In 1856 kreeg de kerk een nieuw neoclassicistisch schip ontworpen door Hendrik Jacobus van Tulder. De oude gotische kerk werd daarvoor gesloopt, doch de toren bleef behouden. Wegens vermeende bouwvalligheid werd dit schip in 1927 vervangen door het huidige die is ontworpen door Hubert van Groenendael.

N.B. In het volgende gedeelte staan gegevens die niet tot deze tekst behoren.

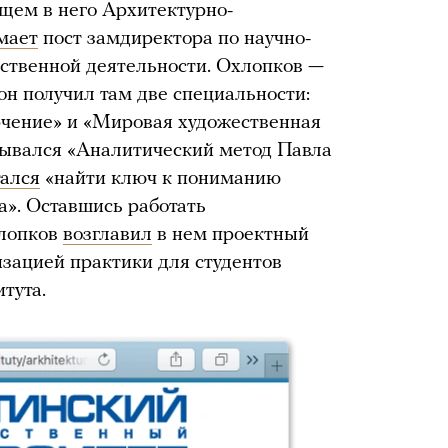
ящем в него Архитектурно-
мает
пост замдиректора по научно-
йственной деятельности. Охлопков —
 он получил там две специальности:
рчение» и «Мировая художественная
зывался «Аналитический метод Павла
ался
«найти ключ к пониманию
». Оставшись работать
хлопков
возглавил
в нем проектный
изацией практики для студентов
тута.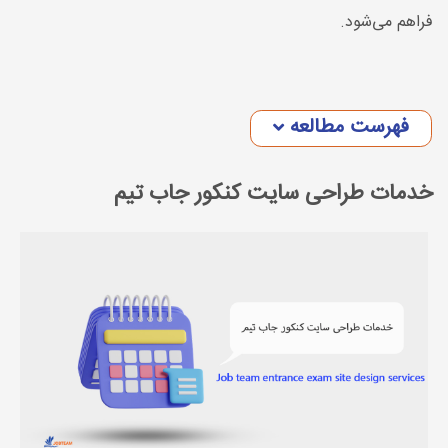
فراهم می‌شود.
فهرست مطالعه
خدمات طراحی سایت کنکور جاب تیم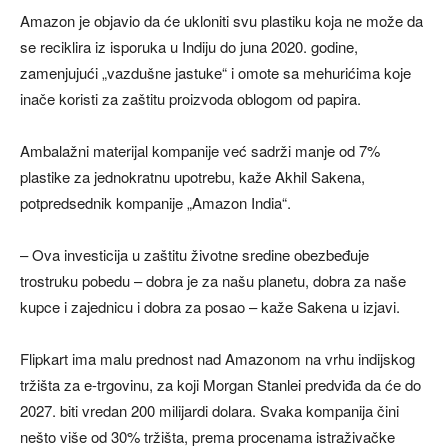
Amazon je objavio da će ukloniti svu plastiku koja ne može da
se reciklira iz isporuka u Indiju do juna 2020. godine,
zamenjujući „vazdušne jastuke“ i omote sa mehurićima koje
inače koristi za zaštitu proizvoda oblogom od papira.
Ambalažni materijal kompanije već sadrži manje od 7%
plastike za jednokratnu upotrebu, kaže Akhil Sakena,
potpredsednik kompanije „Amazon India“.
– Ova investicija u zaštitu životne sredine obezbeđuje
trostruku pobedu – dobra je za našu planetu, dobra za naše
kupce i zajednicu i dobra za posao – kaže Sakena u izjavi.
Flipkart ima malu prednost nad Amazonom na vrhu indijskog
tržišta za e-trgovinu, za koji Morgan Stanlei predviđa da će do
2027. biti vredan 200 milijardi dolara. Svaka kompanija čini
nešto više od 30% tržišta, prema procenama istraživačke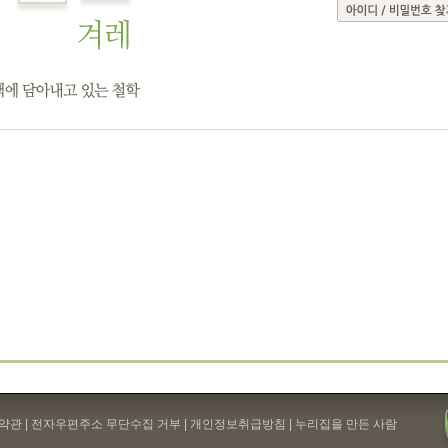
약관
| 전자우편주소 무단수집 거부 |
개인정보취급방침
| 누리집을 만든 사람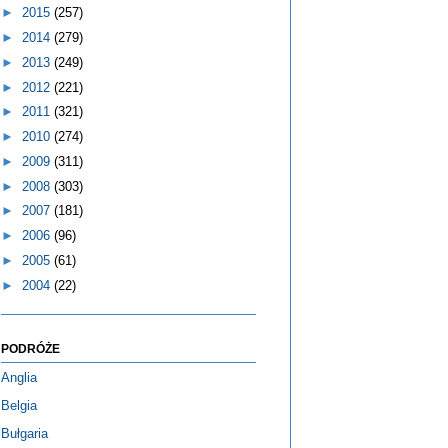
►
2015
(257)
►
2014
(279)
►
2013
(249)
►
2012
(221)
►
2011
(321)
►
2010
(274)
►
2009
(311)
►
2008
(303)
►
2007
(181)
►
2006
(96)
►
2005
(61)
►
2004
(22)
PODRÓŻE
Anglia
Belgia
Bułgaria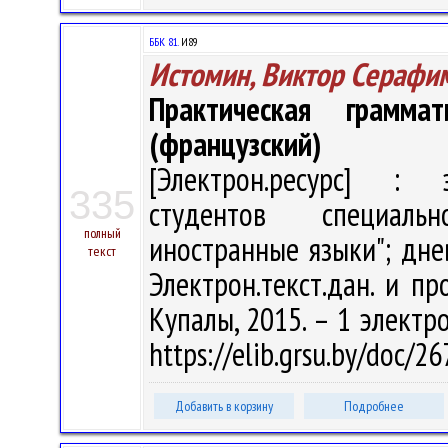
ББК 81.
И89
Истомин, Виктор Серафи
Практическая грамма
(французский)
[Электрон.ресурс] : э
335
студентов специаль
полный
иностранные языки"; дне
текст
Электрон.текст.дан. и пр
Купалы, 2015. – 1 электро
https://elib.grsu.by/doc/
Добавить в корзину
Подробнее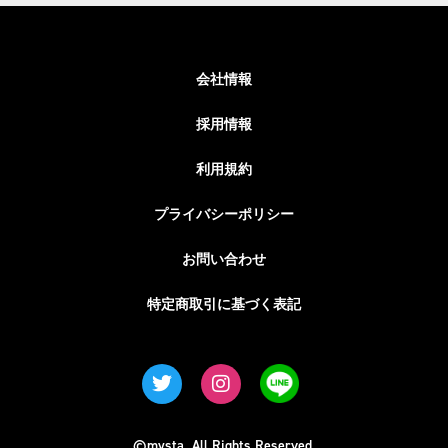
会社情報
採用情報
利用規約
プライバシーポリシー
お問い合わせ
特定商取引に基づく表記
©mysta. All Rights Reserved.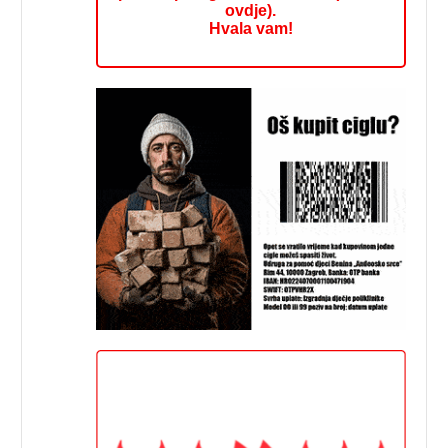
ovdje).
Hvala vam!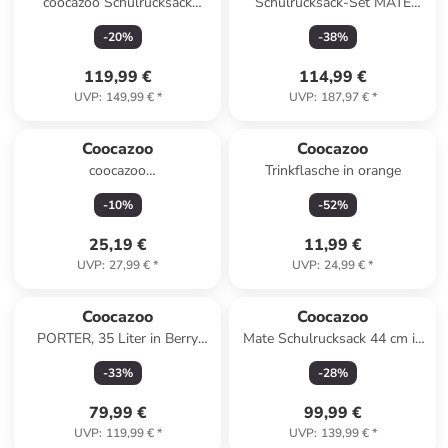
coocazoo Schulrucksack
Schulrucksack-Set MATE
MATE, Boho Glam
Bubble Dreams 3-teilig in
-
20
%
-
38
%
Blau
119,99 €
114,99 €
UVP
:
149,99 €
*
UVP
:
187,97 €
*
Coocazoo
Coocazoo
coocazoo
Trinkflasche in orange
Schlampermäppchen,
-
10
%
-
52
%
Reflective Splash
25,19 €
11,99 €
UVP
:
27,99 €
*
UVP
:
24,99 €
*
Coocazoo
Coocazoo
PORTER, 35 Liter in Berry
Mate Schulrucksack 44 cm in
Bubbles
lime stripe
-
33
%
-
28
%
79,99 €
99,99 €
UVP
:
119,99 €
*
UVP
:
139,99 €
*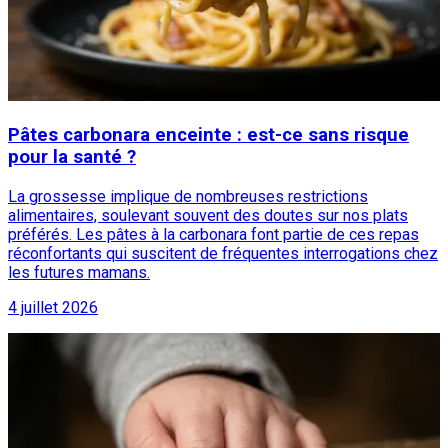
Pâtes carbonara enceinte : est-ce sans risque
pour la santé ?
La grossesse implique de nombreuses restrictions
alimentaires, soulevant souvent des doutes sur nos plats
préférés. Les pâtes à la carbonara font partie de ces repas
réconfortants qui suscitent de fréquentes interrogations chez
les futures mamans.
4 juillet 2026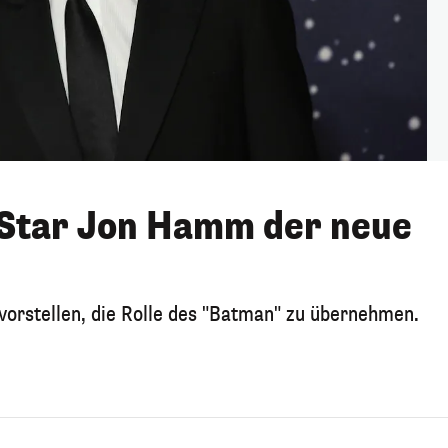
Star Jon Hamm der neue
orstellen, die Rolle des "Batman" zu übernehmen.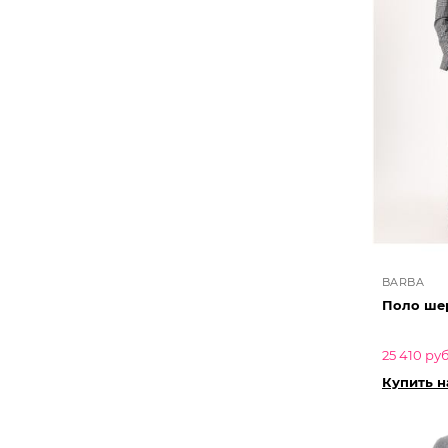
BARBA
Поло ше
25 410 руб
Купить 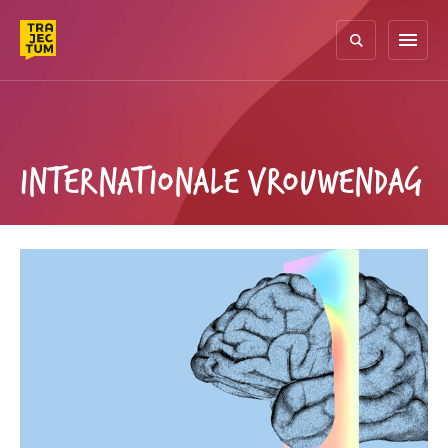
Skip
to
menu
content
INTERNATIONALE VROUWENDAG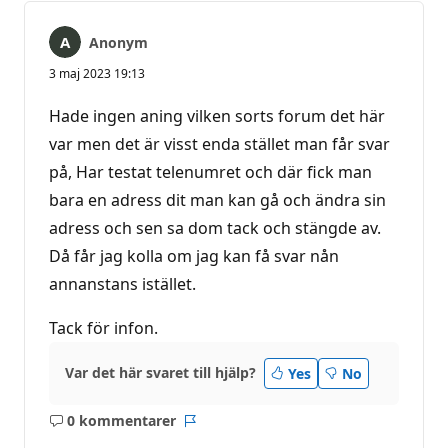
Anonym
3 maj 2023 19:13
Hade ingen aning vilken sorts forum det här
var men det är visst enda stället man får svar
på, Har testat telenumret och där fick man
bara en adress dit man kan gå och ändra sin
adress och sen sa dom tack och stängde av.
Då får jag kolla om jag kan få svar nån
annanstans istället.
Tack för infon.
Var det här svaret till hjälp?
Yes
No
0 kommentarer
Inga
Rapport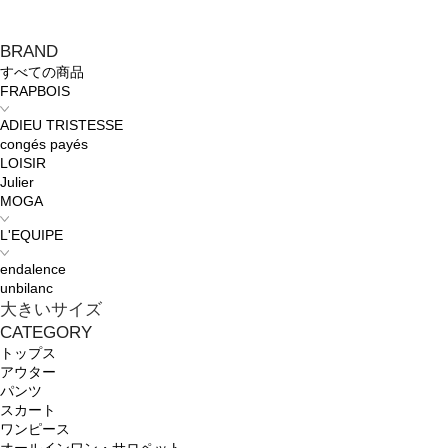
BRAND
すべての商品
FRAPBOIS
ADIEU TRISTESSE
congés payés
LOISIR
Julier
MOGA
L'EQUIPE
endalence
unbilanc
大きいサイズ
CATEGORY
トップス
アウター
パンツ
スカート
ワンピース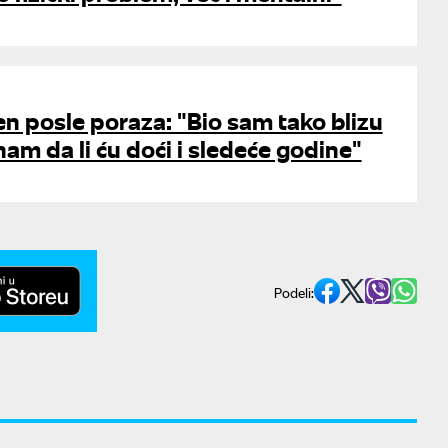
n posle poraza: "Bio sam tako blizu
am da li ću doći i sledeće godine"
Podeli:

De oude gotische toren (rijksmonument 15375) bestaat uit drie geledingen waarvan de tweede geleding spaarnissen bevat en de derde heeft galmgaten en wordt afgesloten met een boogfries. De toren wordt bekroond door een ingesnoerde, met leien bedekte spits. De kerk heeft topgevels tegen de zijbeuken en de dwarsbeuk wordt bekroond met een vieringtorentje.
In de kerk bevindt zich een priestergrafsteen uit 1503 en een riddergrafsteen uit 1553, hergebruikt in 1731. Een klok uit 1716 draagt het opschrift: Me fecit Mamees Fremy anno 1716. S. Willibrordus vocar; sicut et patres vece et vos Ego, S. Stephanus, caritatis preaco.
Op de begraafplaats bevindt zich een kleine calvarieberg en een lijkenhuisje.

Info

Informatie en foto’s over het orgel: Piet Bron 2021
Kerkinfo: Wikipedia.
Parochiewebsite: klik hier.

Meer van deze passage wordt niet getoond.